Проснулась глубокой ночью. На соседней скамейке заметила знакомый силуэт человека в плаще. Он спал. Я тихонько встала, решив идти к маме в направлении Чечерска. Шла через полуразрушенные деревни. Людей — никого. В одной из селений нашла кучку свёклы. Взяла одну и стала скоблить стёклышкам, чтобы поесть. В другой деревне зашла в хату. Там дедушка сидел, лапти плёл, а рядом котик из железной баночки пил молочко. А на столе под скатертью бугорок. Там лежал хлеб, спрятанный от мух. «Дайте, пожалуйста, хлебушка», — говорю.
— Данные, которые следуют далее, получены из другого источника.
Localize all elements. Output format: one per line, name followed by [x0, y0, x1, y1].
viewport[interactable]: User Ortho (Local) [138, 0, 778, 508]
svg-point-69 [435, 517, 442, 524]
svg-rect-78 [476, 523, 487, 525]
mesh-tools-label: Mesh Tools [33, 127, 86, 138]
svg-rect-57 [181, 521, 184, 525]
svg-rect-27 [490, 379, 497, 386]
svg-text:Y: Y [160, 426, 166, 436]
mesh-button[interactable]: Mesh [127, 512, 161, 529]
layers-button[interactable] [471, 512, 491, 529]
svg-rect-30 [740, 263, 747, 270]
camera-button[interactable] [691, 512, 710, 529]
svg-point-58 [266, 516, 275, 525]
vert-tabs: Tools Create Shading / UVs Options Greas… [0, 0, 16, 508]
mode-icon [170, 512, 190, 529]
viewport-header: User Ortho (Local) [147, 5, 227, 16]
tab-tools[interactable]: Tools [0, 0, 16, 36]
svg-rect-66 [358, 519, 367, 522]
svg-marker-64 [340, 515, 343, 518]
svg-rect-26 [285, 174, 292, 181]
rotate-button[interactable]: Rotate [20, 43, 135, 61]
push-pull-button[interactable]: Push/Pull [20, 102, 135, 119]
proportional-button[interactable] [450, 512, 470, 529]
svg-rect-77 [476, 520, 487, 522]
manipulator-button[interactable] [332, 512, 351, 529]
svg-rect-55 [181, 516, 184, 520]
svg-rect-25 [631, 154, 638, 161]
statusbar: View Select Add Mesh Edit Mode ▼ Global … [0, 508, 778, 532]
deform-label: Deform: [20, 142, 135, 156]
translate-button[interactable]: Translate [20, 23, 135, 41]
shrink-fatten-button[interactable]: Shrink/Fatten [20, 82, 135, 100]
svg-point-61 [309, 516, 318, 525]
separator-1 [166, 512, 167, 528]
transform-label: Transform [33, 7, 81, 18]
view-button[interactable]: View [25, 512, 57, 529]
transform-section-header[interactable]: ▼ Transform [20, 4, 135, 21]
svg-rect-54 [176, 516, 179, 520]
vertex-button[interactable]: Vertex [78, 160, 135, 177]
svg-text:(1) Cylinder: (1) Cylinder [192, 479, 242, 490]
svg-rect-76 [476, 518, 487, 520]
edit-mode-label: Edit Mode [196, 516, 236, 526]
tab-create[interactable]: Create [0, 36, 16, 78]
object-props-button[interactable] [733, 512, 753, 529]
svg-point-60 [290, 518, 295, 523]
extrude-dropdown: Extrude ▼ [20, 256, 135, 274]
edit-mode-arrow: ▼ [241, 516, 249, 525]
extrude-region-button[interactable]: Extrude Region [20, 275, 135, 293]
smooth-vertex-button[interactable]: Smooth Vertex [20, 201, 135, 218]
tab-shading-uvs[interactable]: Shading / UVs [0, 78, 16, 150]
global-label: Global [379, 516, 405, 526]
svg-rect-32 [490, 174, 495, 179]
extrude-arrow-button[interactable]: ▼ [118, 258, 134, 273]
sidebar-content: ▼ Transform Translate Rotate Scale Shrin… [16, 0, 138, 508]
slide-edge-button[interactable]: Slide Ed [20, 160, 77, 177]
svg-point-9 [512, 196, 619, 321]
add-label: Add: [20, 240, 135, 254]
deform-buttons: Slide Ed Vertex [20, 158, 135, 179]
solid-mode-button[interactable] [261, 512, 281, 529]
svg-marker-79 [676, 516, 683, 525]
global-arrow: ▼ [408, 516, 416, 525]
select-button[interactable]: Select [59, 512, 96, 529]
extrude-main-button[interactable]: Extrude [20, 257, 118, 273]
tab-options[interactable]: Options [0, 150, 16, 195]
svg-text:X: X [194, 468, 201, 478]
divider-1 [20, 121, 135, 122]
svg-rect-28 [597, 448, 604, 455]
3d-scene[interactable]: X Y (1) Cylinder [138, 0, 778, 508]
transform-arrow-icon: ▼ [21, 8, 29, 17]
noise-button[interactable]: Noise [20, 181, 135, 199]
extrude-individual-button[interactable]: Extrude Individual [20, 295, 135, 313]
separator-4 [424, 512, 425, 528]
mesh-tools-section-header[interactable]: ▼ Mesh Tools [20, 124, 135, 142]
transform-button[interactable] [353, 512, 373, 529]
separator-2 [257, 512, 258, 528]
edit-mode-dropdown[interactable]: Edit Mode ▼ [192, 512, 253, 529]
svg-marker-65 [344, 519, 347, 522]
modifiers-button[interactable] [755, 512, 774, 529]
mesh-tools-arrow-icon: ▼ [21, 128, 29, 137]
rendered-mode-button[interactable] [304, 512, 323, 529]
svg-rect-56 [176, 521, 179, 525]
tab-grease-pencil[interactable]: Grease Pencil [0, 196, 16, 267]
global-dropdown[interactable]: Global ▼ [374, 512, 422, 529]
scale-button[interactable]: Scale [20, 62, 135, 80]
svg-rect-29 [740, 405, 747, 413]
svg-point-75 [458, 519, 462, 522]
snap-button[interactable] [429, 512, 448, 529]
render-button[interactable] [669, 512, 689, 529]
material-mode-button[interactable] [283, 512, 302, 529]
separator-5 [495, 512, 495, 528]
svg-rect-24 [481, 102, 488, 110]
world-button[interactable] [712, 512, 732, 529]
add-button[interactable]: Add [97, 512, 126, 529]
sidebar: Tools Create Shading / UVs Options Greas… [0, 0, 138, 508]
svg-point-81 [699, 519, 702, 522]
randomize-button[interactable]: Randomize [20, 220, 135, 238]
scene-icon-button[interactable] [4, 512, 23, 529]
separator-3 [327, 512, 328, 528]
А старик схватил меня за руку и лаптем по лицу: «Ах вы, коммунисты! Сейчас я тебе дам хлебушка!» Вырвалась я и бегом из хаты. Встретила на завалинке бабушку. Она мне говорит: «Чего заходила в ту хату? Там же староста живёт. Из-за него всех наших подростков завезли в лес и расстреляли».

Молчаливый подвиг

Дойдя до деревни Репище Чечерского района, Ира решила переночевать в большом гумне. А рано утром пришли немцы и стали сжигать дома с людьми.
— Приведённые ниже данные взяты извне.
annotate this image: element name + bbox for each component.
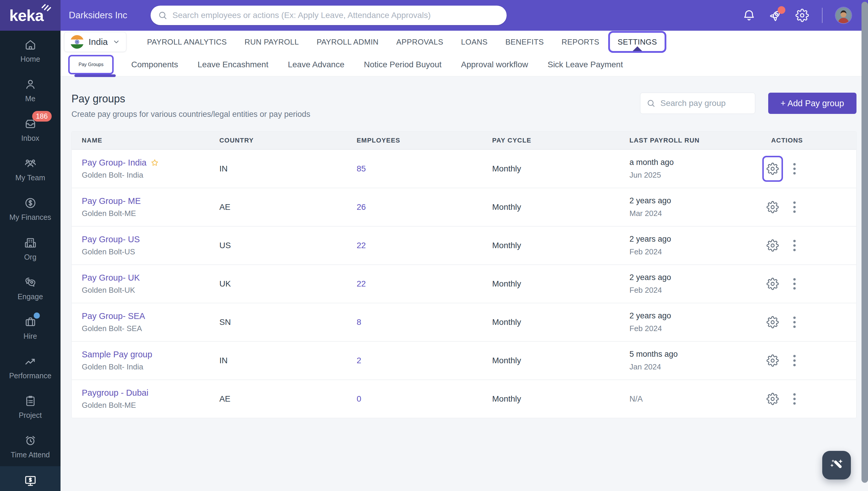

— Смотрю, в соломе моя мама с двумя сёстрами. Вот так мы и встретились, — вспоминает Ирина Лемешева. — Дым не давал дышать, огонь стал подпаливать волосы. И тут у мамы вырвалось: «Лучше умереть от пули, чем сгореть в огне! Так будет легче». Мы выбежали на улицу и попали под выстрелы немцев. Я почувствовала, как из ног пошла кровь. Решила — ранили! Потом оказалось, что во время бега порезала босые стопы о лёд. Добежали мы до рва и бросились вниз. Мама накрыла нас троих своим телом, сказала: «Меня убьют, вы будете живы». Слышу, фашисты считают: «Айн! Цвайн…» Передёрнули затворы и… Прогремели выстрелы. Нет, не немцев! Это подоспели наши партизаны, чьи семьи погибли в деревне в ходе карательной операции.

Вернувшись на военной машине в разрушенный после освобождения Гомель, Ира увидела идущих строем красноармейцев в грязных, потрёпанных шинелях:

— Невольно подумала: «Может, это предатели в нашей форме? Может, военнопленные?» Больше двух лет прожив среди фашистов, не верила, что немцы ушли.

Посчитав, что семья Басакова погибла, советские военные переоборудовали дом подпольщика по улице 1-й Сельмашевской в кухню.

— Нас приютила соседка Феня. Спали мы у неё в доме, подложив под голову сложенную рыболовную сеть — бредень, так как в полуразрушенных домах не осталось подушек. Есть нам было нечего. Ослабленная мама и сёстры не могли ходить. Чтобы поднять их на ноги, я с консервными банками становилась в очередь к солдатской кухне, — делится эпизодом из жизни Ирина Лемешева. — Военные заметили меня, дали котелки, сказав: «Всегда приходи. Будет тебе хлеб и каша».

После всего пережитого Ирина воспринимала такое отношение как настоящее счастье. Однако немногие из гомельских подпольщиков дожили до Победы. Но именно их сопротивление, их железное молчание, каждый миг их жизни приближали тот самый радостный день — 26 ноября 1943 года.